Assigned task → Retype the listing below line for line, but only from the line with "の返品もお受けできない場合がございますので、加工前に生地の" down to the line with "族も正しく認識できません。", inclusive. Pictures stay out.

• • • •

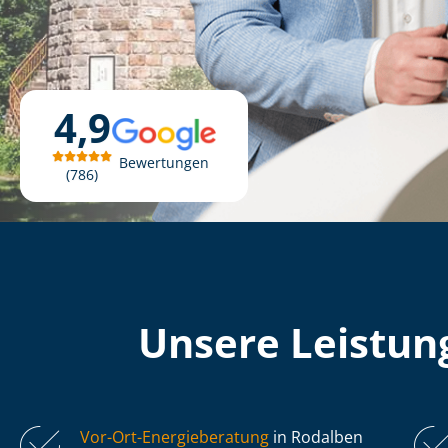
4,9
Bewertungen
786
Unsere Leistung
Vor-Ort-Energieberatung
in Rodalben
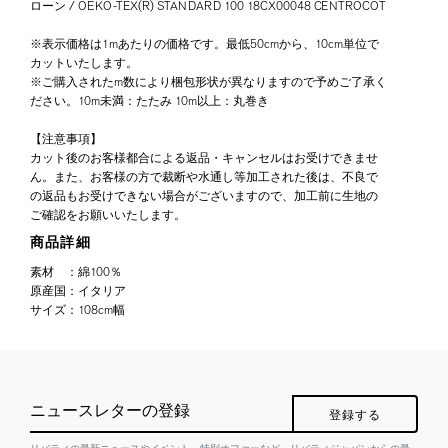
ローン / OEKO-TEX(R) STANDARD 100 18CX00048 CENTROCOT
※表示価格は1mあたりの価格です。最低50cmから、10cm単位で
カットいたします。
※ご購入されたm数により梱包形状が異なりますので予めご了承く
ださい。10m未満：たたみ 10m以上：丸巻き
【注意事項】
カット後のお客様都合による返品・キャンセルはお受けできませ
ん。また、お客様の方で裁断や水通し等加工された後は、不良で
の返品もお受けできない場合がございますので、加工前に生地の
ご確認をお願いいたします。
商品詳細
素材
：
綿100％
原産国
：
イタリア
サイズ
：
108cm幅
ニュースレターの登録
登録する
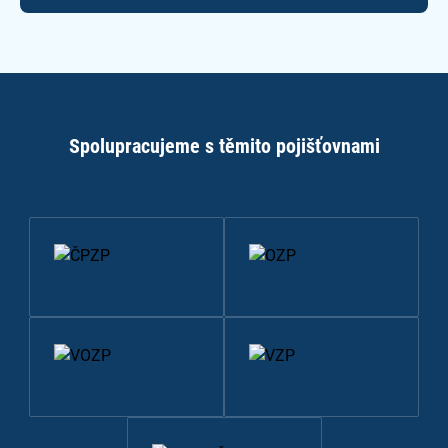
Spolupracujeme s těmito pojišťovnami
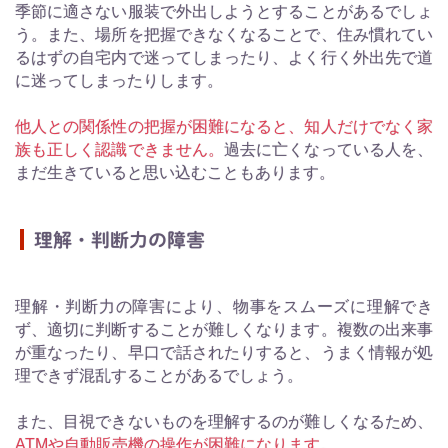
季節に適さない服装で外出しようとすることがあるでしょ
う。また、場所を把握できなくなることで、住み慣れてい
るはずの自宅内で迷ってしまったり、よく行く外出先で道
に迷ってしまったりします。
他人との関係性の把握が困難になると、知人だけでなく家
族も正しく認識できません。
過去に亡くなっている人を、
まだ生きていると思い込むこともあります。
理解・判断力の障害
理解・判断力の障害により、物事をスムーズに理解でき
ず、適切に判断することが難しくなります。複数の出来事
が重なったり、早口で話されたりすると、うまく情報が処
理できず混乱することがあるでしょう。
また、目視できないものを理解するのが難しくなるため、
ATMや自動販売機の操作が困難になります。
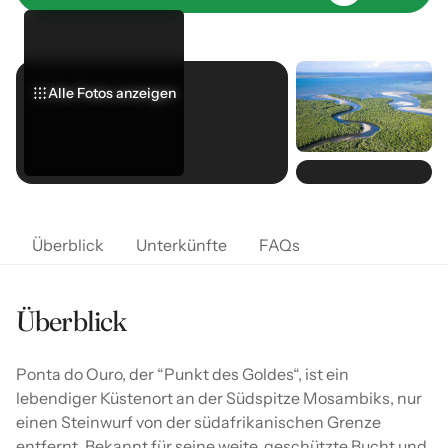
Alle Fotos anzeigen
Alle Fotos anzeigen
Alle Fotos anzeigen
Überblick
Unterkünfte
FAQs
Überblick
Ponta do Ouro, der “Punkt des Goldes“, ist ein
lebendiger Küstenort an der Südspitze Mosambiks, nur
einen Steinwurf von der südafrikanischen Grenze
entfernt. Bekannt für seine weite, geschützte Bucht und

• • • •

Exercise output →
の返品もお受けできない場合がございますので、加工前に生地の
ご確認をお願いいたします。
商品詳細
素材
：
綿100％
原産国
：
イタリア
サイズ
：
108cm幅
ニュースレターの登録
登録する
Spolupracujeme s těmito pojišťovnami
季節に適さない服装で外出しようとすることがあるでしょ
う。また、場所を把握できなくなることで、住み慣れてい
るはずの自宅内で迷ってしまったり、よく行く外出先で道
に迷ってしまったりします。
他人との関係性の把握が困難になると、知人だけでなく家
族も正しく認識できません。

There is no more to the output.